Un trimestre di crescita a doppia cifra, quello di Puma: nel terzo quarter il player dell'active sportswear ha registrato ricavi per 1,478 miliardi di euro (+17% su base adjusted), avanzando in ogni categoria merceologica e in tutte le aree geografiche, a partire dall'Asia Pacifico e dall'America, fino all'Emea, che ha totalizzato un +10%.
L'ebit ha raggiunto i 162,2 milioni di euro (+25%), mentre le spese operative, che hanno sfiorato i 597 milioni di euro, sono aumentate del 18%, in seguito a costi più alti legati al marketing e al retail.
Balzo in avanti del 29,7% dell'utile netto, passato da 77,5 a 100,5 milioni di euro, ossia da 0,52 a 0,67 euro per azione.
Nel periodo il marchio ha aperto il suo primo flagship nordamericano, affacciato sulla Fifth Avenue di New York.
Il chief executive officer Bjørn Gulden ha definito il trimestre il migliore per Puma, «con una punta del +17% nel settore footwear».
Oltre alla soddisfazione per i risultati ottenuti, c'è però anche la preoccupazione per il quarto trimestre: «Sarà il primo in cui si sentiranno gli effetti della guerra dei dazi tra Usa e Cina - ha ricordato il manager -. Ciononostante, prevediamo che l'anno fiscale si chiuda con un incremento delle vendite del 15% circa al netto degli effetti valutari (contro una stima del +13% circa, ndr) e con un ebit intorno ai 420-430 milioni di dollari. Ci aspettiamo performance molto positive, anche relativamente all'utile netto».
Del resto, la percentuale di prodotti Puma realizzati nel Paese del Dragone si è sensibilmente abbassata: un tempo il 50% degli articoli destinati agli States era made in China ma ora non si va oltre al 20% ed è molto probabile che si scenderà ancora, per privilegiare altre nazioni come il Vietnam.

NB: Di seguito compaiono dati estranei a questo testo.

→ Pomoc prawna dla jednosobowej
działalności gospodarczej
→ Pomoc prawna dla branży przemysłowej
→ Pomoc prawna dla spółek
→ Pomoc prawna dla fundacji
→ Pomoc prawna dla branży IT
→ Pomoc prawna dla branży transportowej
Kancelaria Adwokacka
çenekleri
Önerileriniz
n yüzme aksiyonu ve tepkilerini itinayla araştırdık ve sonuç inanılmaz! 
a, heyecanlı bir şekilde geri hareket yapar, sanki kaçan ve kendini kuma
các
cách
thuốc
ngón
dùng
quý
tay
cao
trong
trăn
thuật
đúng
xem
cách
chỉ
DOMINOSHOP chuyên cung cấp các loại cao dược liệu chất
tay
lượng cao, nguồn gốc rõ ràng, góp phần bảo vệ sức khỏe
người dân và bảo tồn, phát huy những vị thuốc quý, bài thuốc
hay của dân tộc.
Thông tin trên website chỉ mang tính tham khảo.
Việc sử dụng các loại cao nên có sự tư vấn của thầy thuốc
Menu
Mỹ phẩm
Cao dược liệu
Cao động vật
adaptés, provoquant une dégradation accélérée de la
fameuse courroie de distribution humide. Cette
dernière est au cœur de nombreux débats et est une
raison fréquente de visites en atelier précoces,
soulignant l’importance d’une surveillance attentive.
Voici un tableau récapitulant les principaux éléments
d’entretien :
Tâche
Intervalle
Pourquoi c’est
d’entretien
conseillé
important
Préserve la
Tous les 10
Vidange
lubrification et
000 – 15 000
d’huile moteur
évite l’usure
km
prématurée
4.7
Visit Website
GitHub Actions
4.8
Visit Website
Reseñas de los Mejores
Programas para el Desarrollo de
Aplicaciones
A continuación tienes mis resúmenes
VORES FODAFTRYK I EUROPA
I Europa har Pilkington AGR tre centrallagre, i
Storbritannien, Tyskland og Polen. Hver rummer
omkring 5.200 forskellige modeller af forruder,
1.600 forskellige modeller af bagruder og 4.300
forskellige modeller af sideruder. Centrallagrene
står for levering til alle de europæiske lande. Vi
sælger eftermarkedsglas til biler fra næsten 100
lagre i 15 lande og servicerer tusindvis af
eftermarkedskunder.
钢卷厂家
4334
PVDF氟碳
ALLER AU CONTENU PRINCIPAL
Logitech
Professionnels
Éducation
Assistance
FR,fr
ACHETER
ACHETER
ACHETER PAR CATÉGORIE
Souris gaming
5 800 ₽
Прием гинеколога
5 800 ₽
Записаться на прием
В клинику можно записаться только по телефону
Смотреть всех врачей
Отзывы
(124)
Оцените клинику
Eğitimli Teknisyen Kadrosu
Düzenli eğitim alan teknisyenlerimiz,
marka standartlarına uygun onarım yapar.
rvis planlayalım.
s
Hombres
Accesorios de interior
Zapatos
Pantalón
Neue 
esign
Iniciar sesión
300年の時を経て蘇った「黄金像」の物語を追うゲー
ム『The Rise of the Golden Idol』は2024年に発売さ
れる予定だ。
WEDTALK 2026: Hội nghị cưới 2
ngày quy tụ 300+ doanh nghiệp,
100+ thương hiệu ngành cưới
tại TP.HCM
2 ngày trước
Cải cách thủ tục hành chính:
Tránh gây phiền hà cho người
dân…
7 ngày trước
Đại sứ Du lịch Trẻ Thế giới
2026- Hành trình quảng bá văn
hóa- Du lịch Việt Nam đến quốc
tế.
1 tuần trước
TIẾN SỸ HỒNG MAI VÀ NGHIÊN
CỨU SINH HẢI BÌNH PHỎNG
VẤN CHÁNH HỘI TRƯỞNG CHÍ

Uno sguardo ai nove mesi evidenzia un turnover di 4,02 miliardi di euro, +16% al netto degli effetti valutari, con la Cina come principale driver della crescita insieme al continente americano. L'area Emea è progredita single-digit.

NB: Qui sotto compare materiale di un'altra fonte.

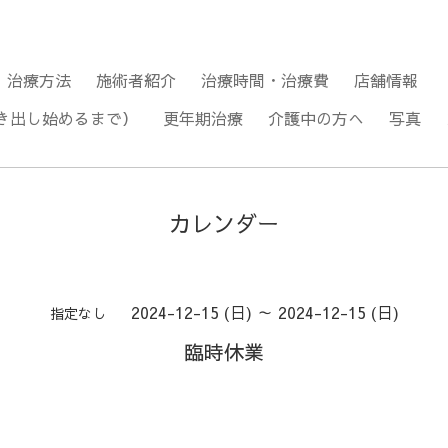
治療方法
施術者紹介
治療時間・治療費
店舗情報
き出し始めるまで）
更年期治療
介護中の方へ
写真
カレンダー
2024-12-15 (日) ～ 2024-12-15 (日)
指定なし
臨時休業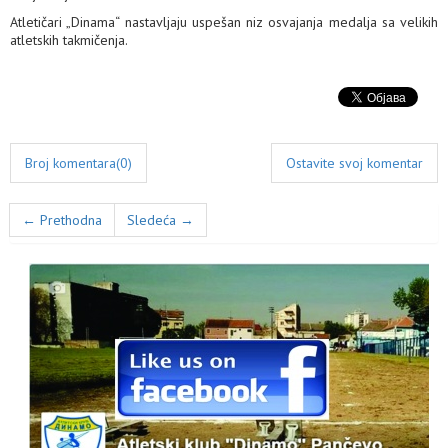
Atletičari „Dinama“ nastavljaju uspešan niz osvajanja medalja sa velikih
atletskih takmičenja.
Broj komentara(0)
Ostavite svoj komentar
← Prethodna
Sledeća →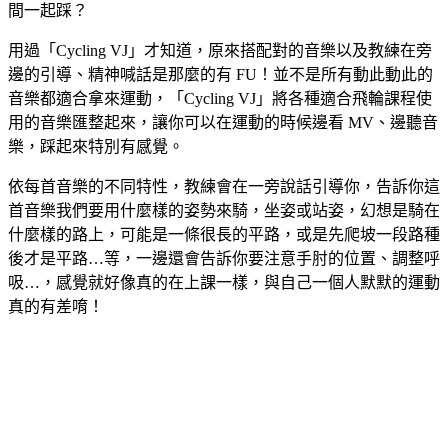
間一起踩？
用過「Cycling VJ」才知道，原來搭配對的音樂以及教練在旁
邊的引導、精神喊話是那麼的有 FU！並不是所有動此動此的
音樂都適合拿來運動，「Cycling VJ」將各種適合飛輪課程使
用的音樂匯整起來，讓你可以在運動的時候邊看 MV、邊聽音
樂，踩起來特別有感覺。
依每首音樂的不同特性，教練會在一旁說話引導你，告訴你這
首音樂我們要用什麼樣的姿勢來騎，坐姿或站姿，幻想是騎在
什麼樣的路上，可能是一條很長的平路，或是先爬坡一段路種
後才是平路…等，一邊還會告訴你要注意手肘的位置、調整呼
吸…，感覺就好像真的在上課一樣，與自己一個人默默的運動
真的有差唷！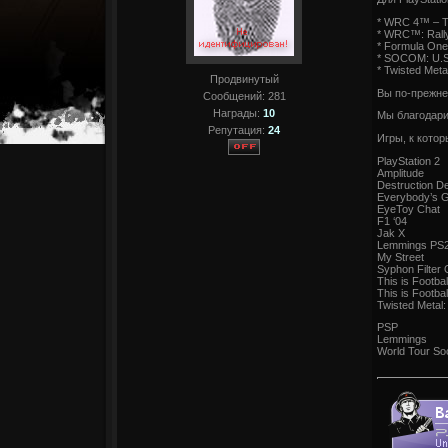
* WRC 4™ – Th
* WRC™: Rall
* Formula One
* SOCOM: U.S
* Twisted Met
Продвинутый
Вы по-прежнем
Сообщений:
281
Награды:
10
Мы благодари
Репутация:
24
Игры, к кото
PlayStation 2
Amplitude
Destruction D
Everybody’s G
EyeToy Chat
F1 ‘04
Jak X
Lemmings PS
My Street
Syphon Filter
This is Footbal
This is Footbal
Twisted Metal:
PSP
Lemmings
World Tour So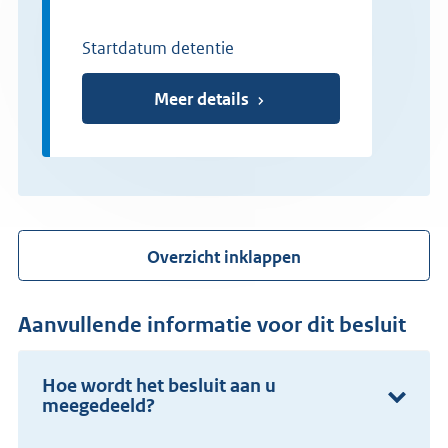
Startdatum detentie
Meer details
Overzicht inklappen
Aanvullende informatie voor dit besluit
Hoe wordt het besluit aan u
meegedeeld?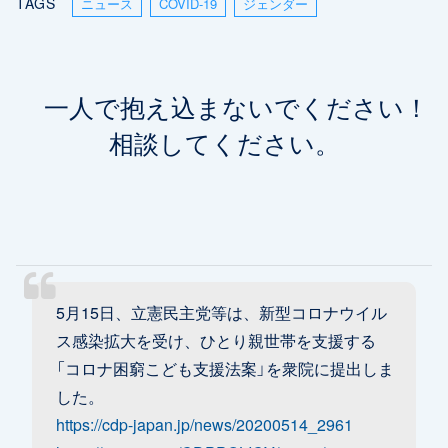
TAGS
ニュース
COVID-19
ジェンダー
一人で抱え込まないでください！
相談してください。
5月15日、立憲民主党等は、新型コロナウイル
ス感染拡大を受け、ひとり親世帯を支援する
「コロナ困窮こども支援法案」を衆院に提出しま
した。
https://cdp-japan.jp/news/20200514_2961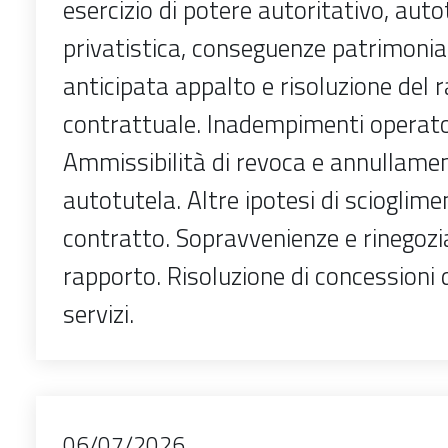
esercizio di potere autoritativo, auto
privatistica, conseguenze patrimonia
anticipata appalto e risoluzione del 
contrattuale. Inadempimenti operat
Ammissibilità di revoca e annullamen
autotutela. Altre ipotesi di scioglime
contratto. Sopravvenienze e rinegozi
rapporto. Risoluzione di concessioni d
servizi.
06/07/2026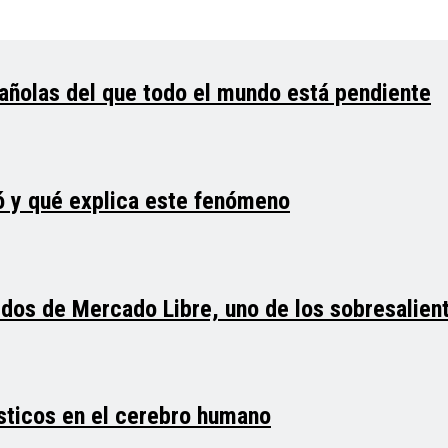
añolas del que todo el mundo está pendiente
ó y qué explica este fenómeno
dos de Mercado Libre, uno de los sobresalien
sticos en el cerebro humano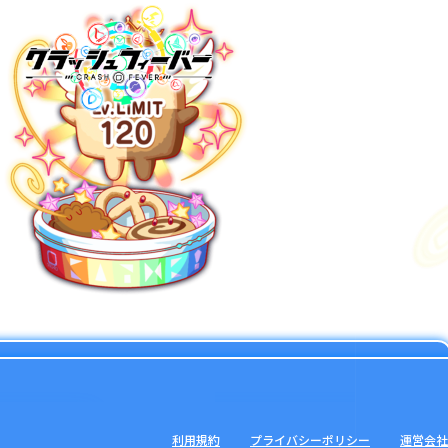
利用規約
プライバシーポリシー
運営会社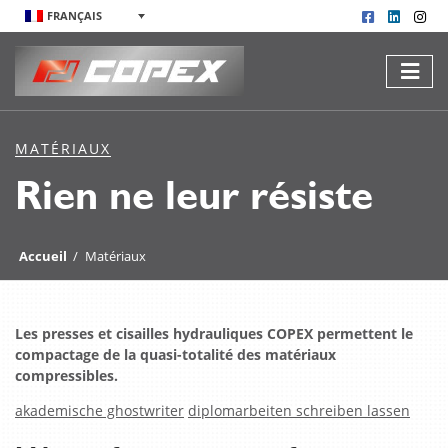
FRANÇAIS
MATÉRIAUX
Rien ne leur résiste
Accueil
/
Matériaux
Les presses et cisailles hydrauliques COPEX permettent le
compactage de la quasi-totalité des matériaux
compressibles.
akademische ghostwriter
diplomarbeiten schreiben lassen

Tra le categorie merceologiche, nei nove mesi il footwear è salito del 13,5%, l'abbigliamento del 22,4% e gli accessori del 10,3%, mentre alla voce canali distributivi si nota il +14,5% al netto degli effetti valutari del wholesale, anche se ancora meglio è andata nel canale direct-to-consumer, che comprende i monomarca e l'e-commerce e che ha fatto un balzo del 21,3%, al netto degli effetti valutari, superando i 947 milioni di euro.
Attualmente le vendite direct-to-consumer valgono il 23,5% del totale, un punto percentuale in più rispetto a un anno fa.
Sempre nei nove mesi l'ebit ha messo a segno un +28,4%, da 299,8 a 385 milioni di euro e l'utile netto, con un +39%, ha sfondato il tetto dei 244,6 milioni, ossia 1,64 euro per azione.